Attach custom python files for job. These files will be added to the PYTHONPATH of both the local client and the remote python UDF worker. The standard python resource file suffixes such as .py/.egg/.zip or directory are all supported. Comma (',') could be used as the separator to specify multiple files. The option is equivalent to the command line option "-pyfs". 

python.requirements

requirements.txt#/home/my/downloaded_cache

Specify a requirements.txt file which defines the third-party dependencies. These dependencies will be installed and added to the PYTHONPATH of the python UDF worker. A directory which contains the installation packages of these dependencies could be specified optionally. Use '#' as the separator if the optional parameter exists. The option is equivalent to the command line option "-pyreq".

python.archives

/home/my/py37.zip,data.zip#data

Add python archive files for job. The archive files will be extracted to the working directory of python UDF worker. Currently only zip-format is supported. For each archive file, a target directory is specified. If the target directory name is specified, the archive file will be extracted to a name can directory with the specified name. Otherwise, the archive file will be extracted to a directory with the same name of the archive file. The files uploaded via this option are accessible via relative path. '#' could be used as the separator of the archive file path and the target directory name. Comma (',') could be used as the separator to specify multiple archive files. This option can be used to upload the virtual environment, the data files used in Python UDF. The data files could be accessed in Python UDF, e.g.: f = open('data/data.txt', 'r'). The option is equivalent to the command line option "-pyarch".

python.executable

Example 1:
/usr/bin/python


Example 2:

py37.zip/py37/bin/python

(if py37.zip is uploaded using 'python.archives')

Specify the path of the python interpreter used to execute the python UDF worker. The python UDF worker depends on Python 3.5+, Apache Beam (version == 2.19.0), Pip (version >= 7.1.0) and SetupTools (version >= 37.0.0). Please ensure that the specified environment meets the above requirements. The option is equivalent to the command line option "-pyexec".

python.client.executable

/usr/bin/python

The python interpreter used to launch the local python process when compiling the jobs containing Python UDFs.

Environment Variable

We will introduce an environment variable PYFLINK_CLIENT_EXECUTABLE which has the same functionality as the configuration "python.client.executable". 

Detailed Design

High Level Sequence Diagram

How to process the Python UDF in the DDL

For the Python UDF in the SQL Function DDL, the FunctionCatalog will store the fully qualified name of the Python UDF.  When compiling, it will create a Java UserDefinedFunction wrapper for the corresponding Python UDF. A Python process will be launched to provide the necessary information to the creation of the wrapper, such as the input types, result type, determinism etc.

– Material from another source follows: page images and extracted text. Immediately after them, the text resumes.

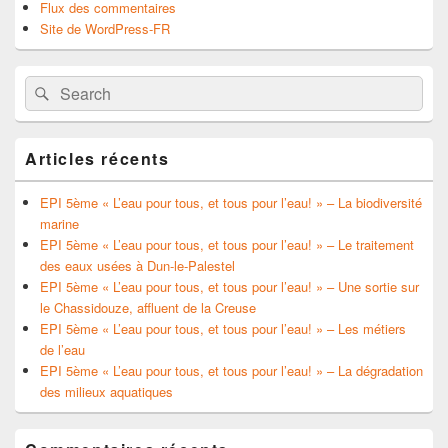
Flux des commentaires
Site de WordPress-FR
Search
Search
for:
Articles récents
EPI 5ème « L’eau pour tous, et tous pour l’eau! » – La biodiversité
marine
EPI 5ème « L’eau pour tous, et tous pour l’eau! » – Le traitement
des eaux usées à Dun-le-Palestel
EPI 5ème « L’eau pour tous, et tous pour l’eau! » – Une sortie sur
le Chassidouze, affluent de la Creuse
EPI 5ème « L’eau pour tous, et tous pour l’eau! » – Les métiers
de l’eau
EPI 5ème « L’eau pour tous, et tous pour l’eau! » – La dégradation
des milieux aquatiques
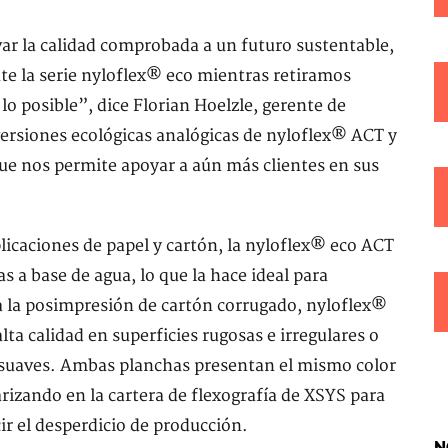
r la calidad comprobada a un futuro sustentable,
e la serie nyloflex® eco mientras retiramos
o posible”, dice Florian Hoelzle, gerente de
ersiones ecológicas analógicas de nyloflex® ACT y
ue nos permite apoyar a aún más clientes en sus
icaciones de papel y cartón, la nyloflex® eco ACT
 a base de agua, lo que la hace ideal para
a la posimpresión de cartón corrugado, nyloflex®
lta calidad en superficies rugosas e irregulares o
 y suaves. Ambas planchas presentan el mismo color
rizando en la cartera de flexografía de XSYS para
ir el desperdicio de producción.
N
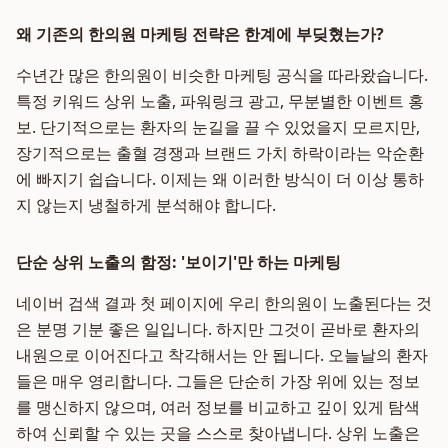
왜 기존의 한의원 마케팅 전략은 한계에 부딪혔는가?
수년간 많은 한의원이 비슷한 마케팅 공식을 따라왔습니다.
특정 키워드 상위 노출, 파워링크 광고, 무분별한 이벤트 홍
보. 단기적으로는 환자의 눈길을 끌 수 있었을지 모르지만,
장기적으로는 출혈 경쟁과 브랜드 가치 하락이라는 악순환
에 빠지기 쉽습니다. 이제는 왜 이러한 방식이 더 이상 통하
지 않는지 냉철하게 분석해야 합니다.
단순 상위 노출의 함정: '보이기'만 하는 마케팅
네이버 검색 결과 첫 페이지에 우리 한의원이 노출된다는 것
은 분명 기분 좋은 일입니다. 하지만 그것이 곧바로 환자의
내원으로 이어진다고 착각해서는 안 됩니다. 오늘날의 환자
들은 매우 영리합니다. 그들은 단순히 가장 위에 있는 정보
를 맹신하지 않으며, 여러 정보를 비교하고 깊이 있게 탐색
하여 신뢰할 수 있는 곳을 스스로 찾아냅니다. 상위 노출은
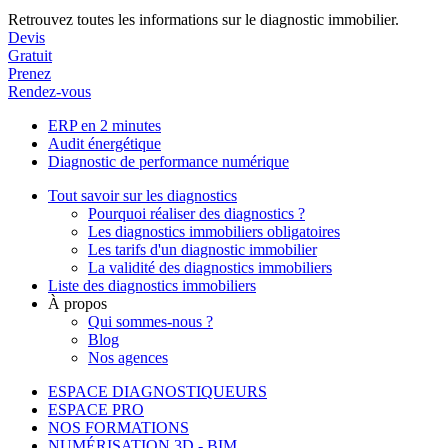
Retrouvez toutes les informations sur le diagnostic immobilier.
Devis
Gratuit
Prenez
Rendez-vous
ERP en 2 minutes
Audit énergétique
Diagnostic de performance numérique
Tout savoir sur les diagnostics
Pourquoi réaliser des diagnostics ?
Les diagnostics immobiliers obligatoires
Les tarifs d'un diagnostic immobilier
La validité des diagnostics immobiliers
Liste des diagnostics immobiliers
À propos
Qui sommes-nous ?
Blog
Nos agences
ESPACE DIAGNOSTIQUEURS
ESPACE PRO
NOS FORMATIONS
NUMÉRISATION 3D - BIM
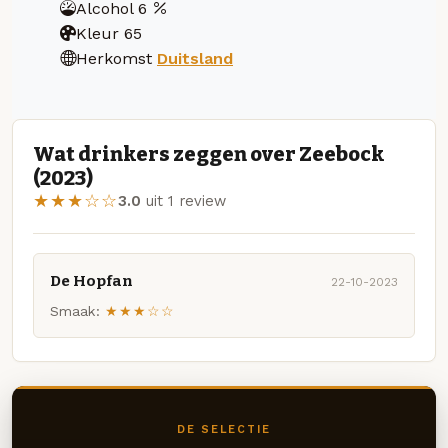
Alcohol
6
Kleur
65
Herkomst
Duitsland
Wat drinkers zeggen over Zeebock
(2023)
★★★☆☆
3.0
uit 1 review
De Hopfan
22-10-2023
Smaak:
★★★☆☆
DE SELECTIE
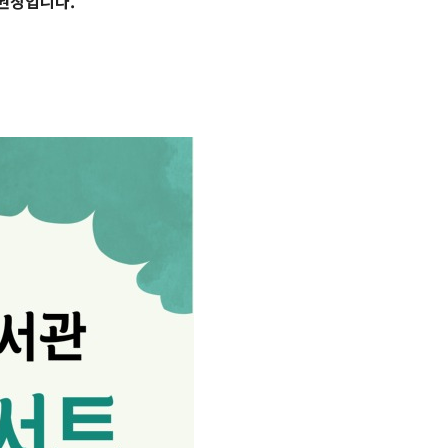
 권장입니다.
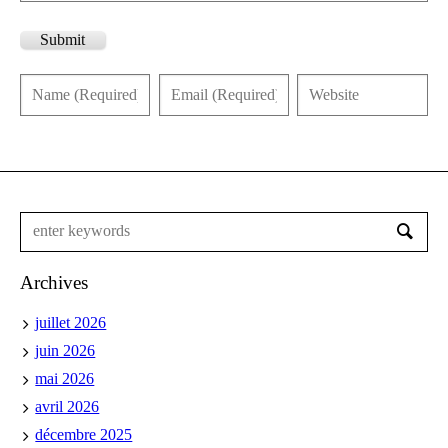
Submit
Archives
juillet 2026
juin 2026
mai 2026
avril 2026
décembre 2025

Python UDF Dependency Management


Python UDFs may rely on third-party libraries to execute and are not loaded when a Python process is started under default settings. We should provide a way for users to specify the UDF source files and the third-party dependencies.

Client Side

As mentioned in the previous section, it will launch a Python process to extract the necessary information for creating a Java UserDefinedFunction wrapper. The user should make sure that PyFlink and the Python UDF itself and its the necessary dependencies are available in the Python environment of client side.

The configuration "python.files" and "python.client.executable" could be used to configure the client side Python environment. The files in "python.files" would be added to the environment variable PYTHONPATH and the Python process will be started using the interpreter path in "python.client.executable".

We also introduce an environment variable "PYFLINK_CLIENT_EXECUTABLE" for the convenience of users. It has the same functionality as the configuration "python.client.executable". The priority is as following:

  1. Configuration set in job.
  2. Environment variable.
  3. Configuration set in flink-conf.yaml.

Cluster Side

FLIP-78 has introduced two ways for Python dependency management in release 1.10: several Python Table API and several command line arguments. The newly introduced command line arguments could also be used here. However, as it’s originally implemented for the Python Table API program, we should improve it a little to make sure that it also works for the Java/Scala Table API programs which contain Python UDFs. 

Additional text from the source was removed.